Working in an appropriately strong theory, to simplify, the standard way to check that NBG is conservative over ZFC is to see that any model $M$ of ZFC can be extended to a model $N$ of NBG in such a way that the "sets" of $N$ give us back $M$. Again to simplify, assume the model $M$ is transitive. The model $N$ we associate to it is Gödel's $\mathop{\rm Def}(M)$, the collection of subsets of $M$ that are first order definable in $M$ from parameters (The proper classes are the elements of $\mathop{\rm Def}(M)\setminus M$.)

This suggests the simple solution of defining the models of "iterated-NBG" as the result of iterating Gödel's operation. So, given a transitive model $M$ of ZFC, the $\alpha$-th iterate would simply be what we usually denote $L_\alpha(M)$.

I am restricting to transitive models here, but there is a natural first order theory associated to each stage of the iteration just described (at least, for "many" $\alpha$), and I guess one could try to axiomatize it decently if enough pressure is applied.

There are some subtleties in play here. One is that most likely we want to stop the iteration way before we run into serious technicalities ($\alpha$ would have to be a recursive ordinal, for one thing, but I suspect we wouldn't want to venture much beyond the $\omega$-th iteration). Another is that the objects we obtain with this procedure would have wildly varying properties depending on specific properties of $M$.

For example, if $M$ is the least transitive model of set theory, then we "quickly" add a bijection between $M$ and $\omega$. In general, if $M$ is least with some (first order in the set theoretic universe) property, then we "quickly" add a bijection between $M$ and the size of the parameters required to describe this property (this is an old fine-structural observation. "Quickly" can be made pedantically precise, but let me leave it as is).

So you may want to work not with ZFC proper but with a slightly stronger theory (something like ZFC + "there is a transitive model of ZFC" + "there is a transitive model of "ZFC+there is a transitive model of ZFC"" + ...) if you want some stability on the theory of the transitive models produced this way. (Of course, this is an issue of specific models, not of the "iterated-NBG" theory per se).


I should add that I do not know of any serious work in the setting I've suggested, with two exceptions.

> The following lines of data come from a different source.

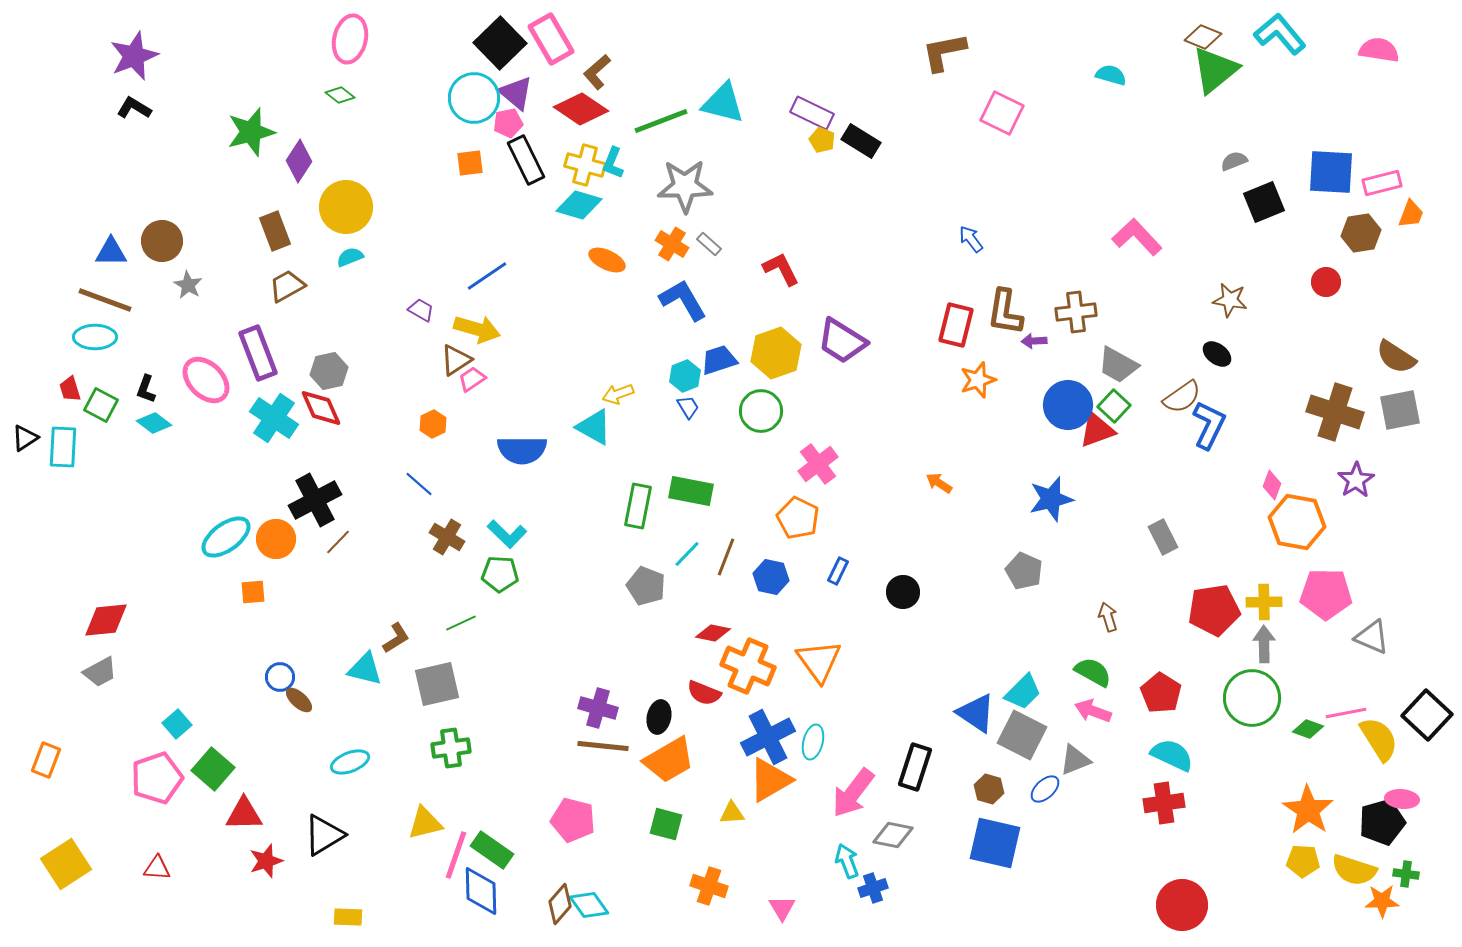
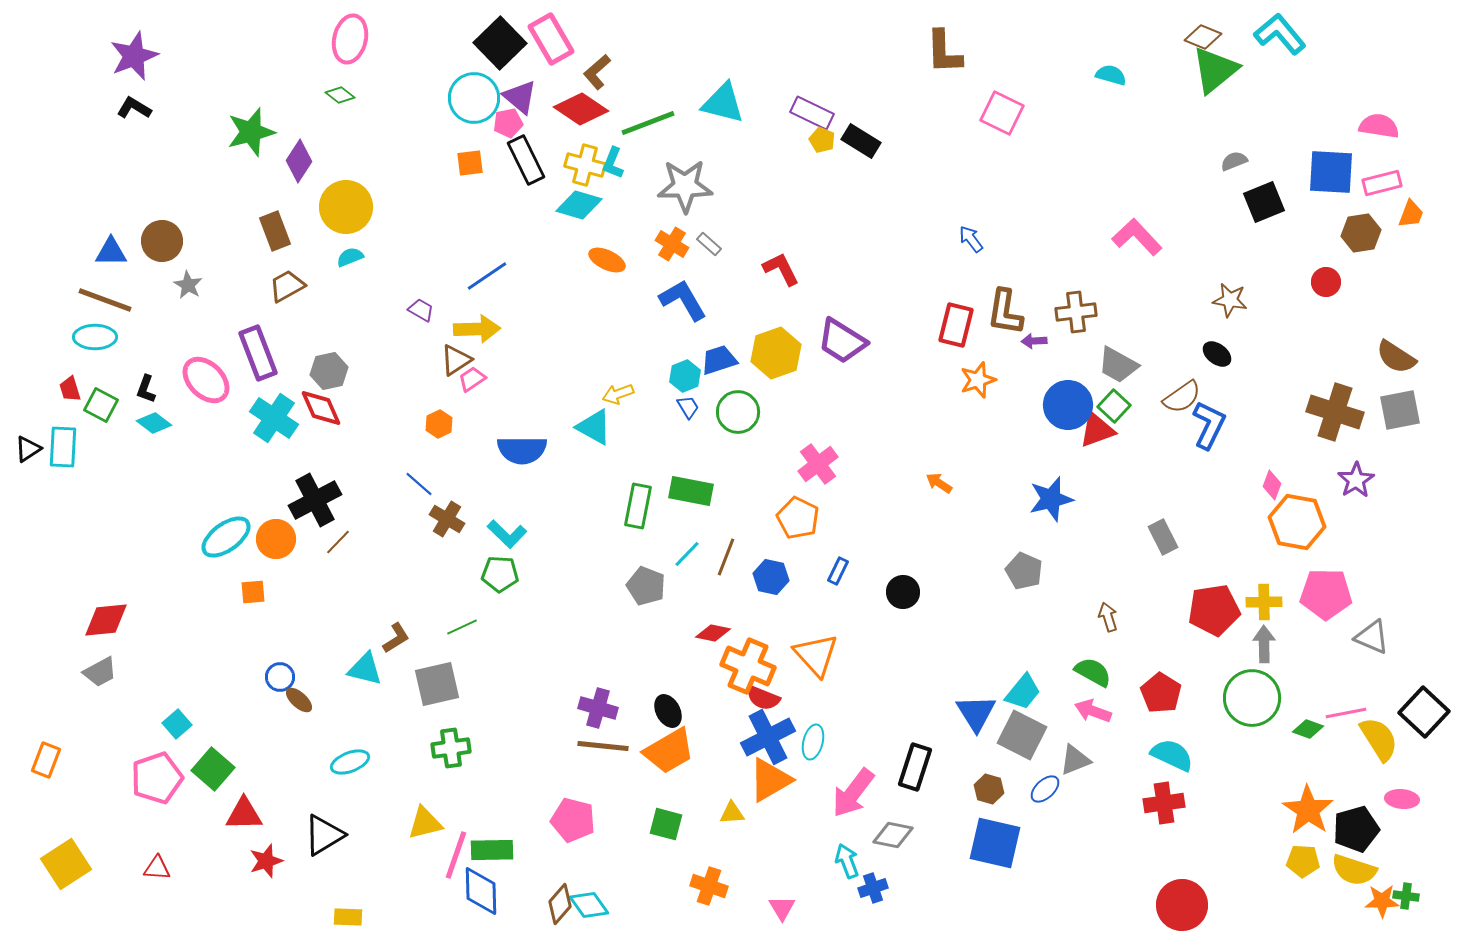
pink semicircle at (1379, 50): moved 76 px down
brown L-shape at (944, 52): rotated 81 degrees counterclockwise
purple triangle at (516, 93): moved 4 px right, 4 px down
green line at (661, 121): moved 13 px left, 2 px down
yellow arrow at (477, 329): rotated 18 degrees counterclockwise
green circle at (761, 411): moved 23 px left, 1 px down
orange hexagon at (433, 424): moved 6 px right
black triangle at (25, 438): moved 3 px right, 11 px down
brown cross at (447, 537): moved 18 px up
green line at (461, 623): moved 1 px right, 4 px down
orange triangle at (819, 661): moved 3 px left, 6 px up; rotated 6 degrees counterclockwise
cyan trapezoid at (1023, 692): rotated 6 degrees counterclockwise
red semicircle at (704, 693): moved 59 px right, 5 px down
blue triangle at (976, 713): rotated 24 degrees clockwise
black square at (1427, 715): moved 3 px left, 3 px up
black ellipse at (659, 717): moved 9 px right, 6 px up; rotated 40 degrees counterclockwise
orange trapezoid at (669, 760): moved 9 px up
black pentagon at (1382, 822): moved 26 px left, 7 px down
green rectangle at (492, 850): rotated 36 degrees counterclockwise
green cross at (1406, 874): moved 22 px down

One, in his book on Class Forcing, Sy Friedman briefly mentions a version of "Hyperclass forcing" appropriate to solve some questions that appear in a natural fashion once we show, for example, that no class forcing over $L$ can add $0^\sharp$. The second is by Reinhardt in the context of large cardinals and elementary embeddings, and is described by Maddy in her article "Believing the axioms. II". As far as I remember, neither work goes beyond hyperclasses, i.e., classes of classes.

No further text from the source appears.